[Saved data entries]
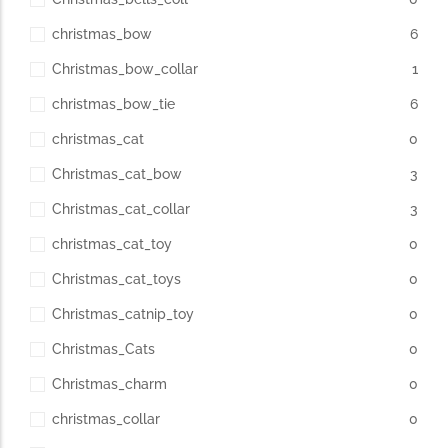
christmas_bow
6
Christmas_bow_collar
1
christmas_bow_tie
6
christmas_cat
0
Christmas_cat_bow
3
Christmas_cat_collar
3
christmas_cat_toy
0
Christmas_cat_toys
0
Christmas_catnip_toy
0
Christmas_Cats
0
Christmas_charm
0
christmas_collar
0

**Exercise requirements**
Please set down every line of the data above precisely, dropping the images.

**Task result**
christmas_bow
6
Christmas_bow_collar
1
christmas_bow_tie
6
christmas_cat
0
Christmas_cat_bow
3
Christmas_cat_collar
3
christmas_cat_toy
0
Christmas_cat_toys
0
Christmas_catnip_toy
0
Christmas_Cats
0
Christmas_charm
0
christmas_collar
0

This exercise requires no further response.